Researchers at the MIT have constructed a brain-mimicking chip that uses light instead of electricity, which could provide a significant boost in processing power and enable the wide-scale use of artificial neural networks.
As far as processing power goes, nature’s designs still beat ours fair and square. Thankfully, we’re not above copying our betters, so designing a computer that uses the same architecture and functions similarly to the human brain has been a long-standing goal of the computer industry.
We have made some headway on these types of computers using algorithms known as artificial neural networks. They’ve proven themselves on tasks that would swamp traditional computers, such as detecting lies, recognizing faces, even predicting heart attacks. The catch is that such algorithms require solid processing power to work, and most computers can’t run them very well, if at all.
Follow the light
To address this shortcoming, one team of researchers has swapped the ubiquitous transistor for beams of light which mimic the activity of neurons on a chip. These devices can process information faster and use less energy than traditional chips and could be used to put together “optical neural networks” making deep learning applications many times faster and more efficient than today.
That’s because computers today rely on transistors, tiny devices that allow or cut off the flow of electricity through a circuit. They’re massively better than the vacuum tubes of yore, but still limited in what they can do. Scientists have figured out for some time now that light could speed up certain processes that computers have to perform since light waves can travel and interact in parallel so they can perform several functions at the same time. Another advantage is that once you generate light, it keeps going by itself, whereas transistors require a constant flow of energy to operate — meaning higher energy costs and the need for greater heat dispersal.
Still, one issue in particular stemmed research into optical neural networks. The first photonic processors put together by scientists using optical equipment were massive, requiring tabletops full of mirrors and precision lenses to do the same job a modest computer processor could pull off. So for a long time, light processors were considered to be a nice idea but impractical for real applications.
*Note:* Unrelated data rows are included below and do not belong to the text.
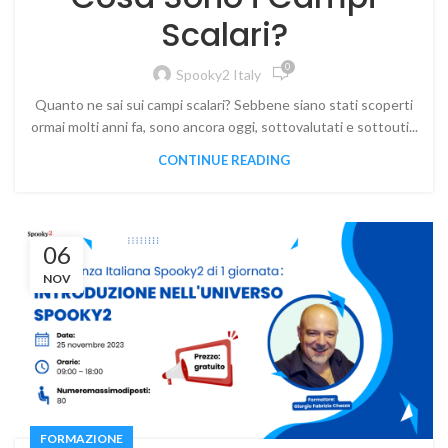
Scalari?
0
Spooky2 Italy
Quanto ne sai sui campi scalari? Sebbene siano stati scoperti
ormai molti anni fa, sono ancora oggi, sottovalutati e sottouti...
CONTINUE READING
06
NOV
FORMAZIONE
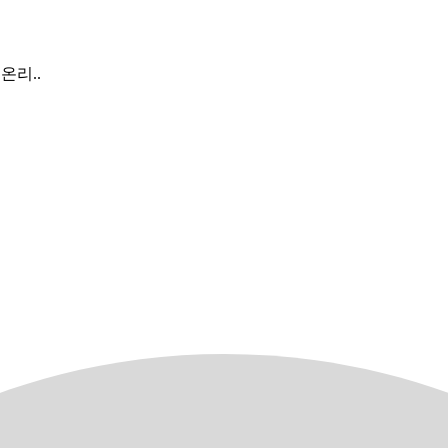
업 온리..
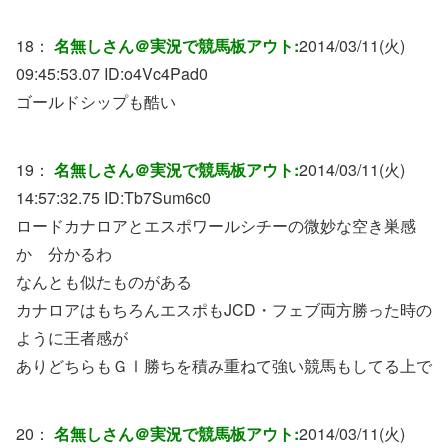
18：
名無しさん＠実況で競馬板アウト:
2014/03/11(火)
09:45:53.07 ID:
o4Vc4Pad0
ゴールドシップも酷い
19：
名無しさん＠実況で競馬板アウト:
2014/03/11(火)
14:57:32.75 ID:
Tb7Sum6c0
ロードカナロアとエスポワールシチーの微妙な空き巣感
か 分かるわ
なんとも似たものがある
カナロアはもちろんエスポもJCD・フェブ両方勝った時の
ように王者感が
ありどちらもＧⅠ勝ちを積み重ねて強い競馬もしてる上で
20：
名無しさん＠実況で競馬板アウト:
2014/03/11(火)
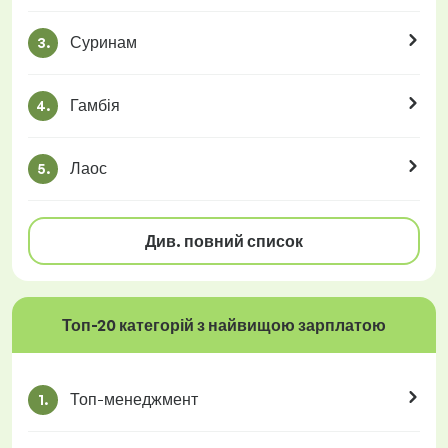
Суринам
3.
Гамбія
4.
Лаос
5.
Див. повний список
Топ-20 категорій з найвищою зарплатою
Топ-менеджмент
1.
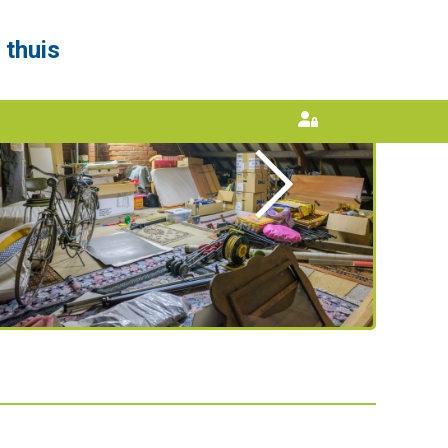
 thuis
Volgende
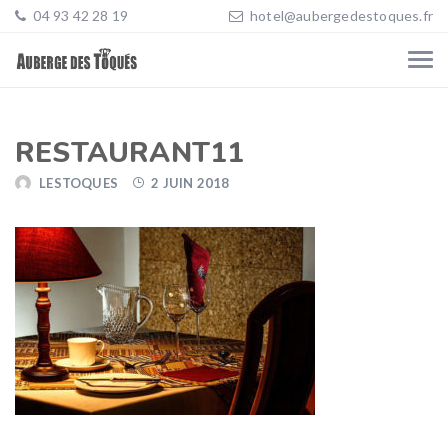
04 93 42 28 19
hotel@aubergedestoques.fr
RESTAURANT11
LESTOQUES
2 JUIN 2018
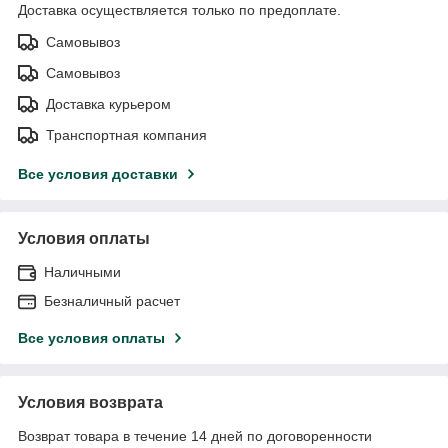
Доставка осуществляется только по предоплате.
Самовывоз
Самовывоз
Доставка курьером
Транспортная компания
Все условия доставки
Условия оплаты
Наличными
Безналичный расчет
Все условия оплаты
Условия возврата
Возврат товара в течение 14 дней по договоренности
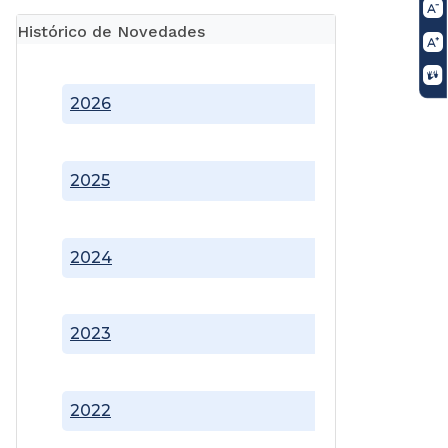
Histórico de Novedades
2026
2025
2024
2023
2022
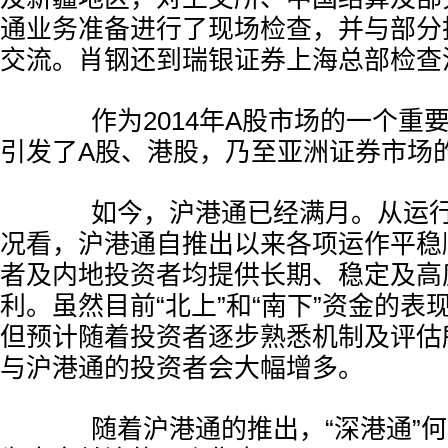
通业务准备进行了现场检查，并与部分
交流。肖钢还到瑞银证券上海总部检查
作为2014年A股市场的一个重
引发了A股、港股，乃至亚洲证券市场
如今，沪港通已经满月。从运行
况看，沪港通自推出以来各项运作平稳
者及内地投资者均提供长期、稳定及高
利。虽然目前“北上”和“南下”资金的表
但预计随着投资者逐步熟悉机制及评估
与沪港通的投资者会大幅增多。
随着沪港通的推出，“深港通”何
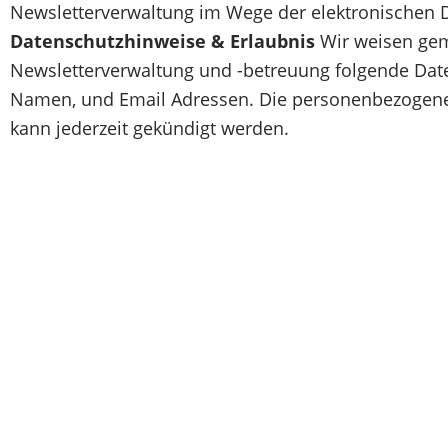
Newsletterverwaltung im Wege der elektronischen 
Datenschutzhinweise & Erlaubnis
Wir weisen gem
Newsletterverwaltung und -betreuung folgende Daten
Namen, und Email Adressen. Die personenbezogenen
kann jederzeit gekündigt werden.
But in the classic MIT fashion, a team of researchers from the Institute has managed to prove everyone wrong and condense all that equipment into a modest-sized computer chip just a few millimeters across.
Thinking with lasers
The device is made of silicon and simulates a network of 16 neurons in a 4 neuron by 4 layer configuration. Information is fed into the device using a laser beam split into four smaller beams. Each beam’s brightness can be altered to encode a different number or information, and the brightness of each exiting beam represents the problem’s solution (be it a number or other type of information.)
Data processing is performed by crossing different light beams inside the chip, making them interact — either by amplifying or tuning each other out. These crossings points simulate how a signal from one neuron to another can be intensified or dampened in the brain depending on the strength of the connection between them. The beams also pass through simulated neurons that further adjust their intensities.
The team then went to work testing the optical network against a traditional counterpart in vowel sound recognition. After training on recordings of 90 people making four vowel sounds, transistor-powered computers simulating a 16-neuron network got it right 92% of the time. The optical network had a success rate of just 77%, but performed the task much faster and with greater efficiency — however, the team reckons that they can get the device’s performance up to speed after they solve all the teething problems.
One of the best parts about the new network is that it relies on components made of silicon, which is already massively employed in making computer components. In other words, the optical chips could be implemented for very low costs since there’s already an infrastructure in place to allow for their production. So once the team gets works out all the kinks and upgrades it with some more neurons, we may be poised to supply very fast, very energy efficient neural networks to for a wide variety of applications — from data centers, autonomous cars, to national security services.
The study’s primary authors, Yichen Shen, a physicist, and Nicholas Harris, an electrical engineer, are starting a new company towards that end and hope to have a product ready in two years.
The paper “Neuromorphic Silicon Photonic Networks” has been published in the e-print archive ArXiv.